__To do__: Copy every line of the data in which the word "bist" occurs.
== Segment start ==
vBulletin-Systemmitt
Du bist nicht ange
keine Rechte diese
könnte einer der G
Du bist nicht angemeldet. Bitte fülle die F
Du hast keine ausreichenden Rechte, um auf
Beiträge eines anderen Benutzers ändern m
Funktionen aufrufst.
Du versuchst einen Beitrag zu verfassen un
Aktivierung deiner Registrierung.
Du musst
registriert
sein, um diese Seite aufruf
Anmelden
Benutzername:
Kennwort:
== Segment end ==
== Segment start ==
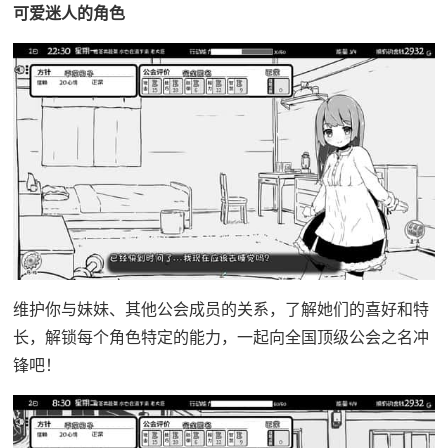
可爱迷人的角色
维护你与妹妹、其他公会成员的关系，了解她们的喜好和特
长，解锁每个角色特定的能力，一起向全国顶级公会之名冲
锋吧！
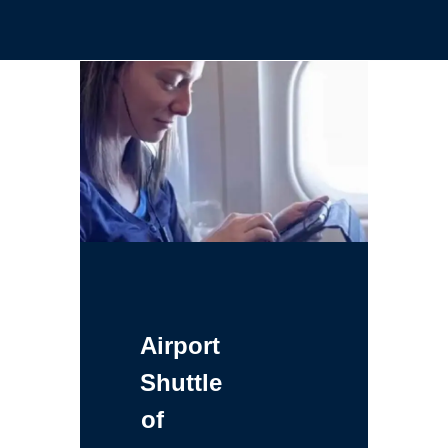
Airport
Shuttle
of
== Segment end ==
== Segment start ==
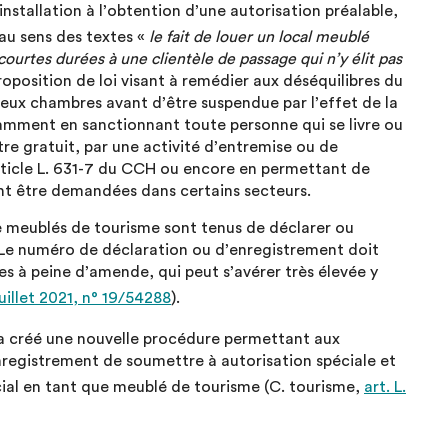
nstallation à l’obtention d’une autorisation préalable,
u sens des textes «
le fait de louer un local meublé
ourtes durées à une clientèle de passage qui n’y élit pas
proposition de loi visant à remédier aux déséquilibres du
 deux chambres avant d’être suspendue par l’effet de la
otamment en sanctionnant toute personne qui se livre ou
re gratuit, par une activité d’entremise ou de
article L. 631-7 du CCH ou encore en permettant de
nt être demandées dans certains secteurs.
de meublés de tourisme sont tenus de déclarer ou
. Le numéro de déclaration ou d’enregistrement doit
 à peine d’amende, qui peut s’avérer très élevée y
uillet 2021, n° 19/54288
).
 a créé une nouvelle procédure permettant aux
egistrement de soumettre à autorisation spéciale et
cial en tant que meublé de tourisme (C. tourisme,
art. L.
== Segment end ==
__Answer to the problem__:
Du bist nicht ange
Du bist nicht angemeldet. Bitte fülle die F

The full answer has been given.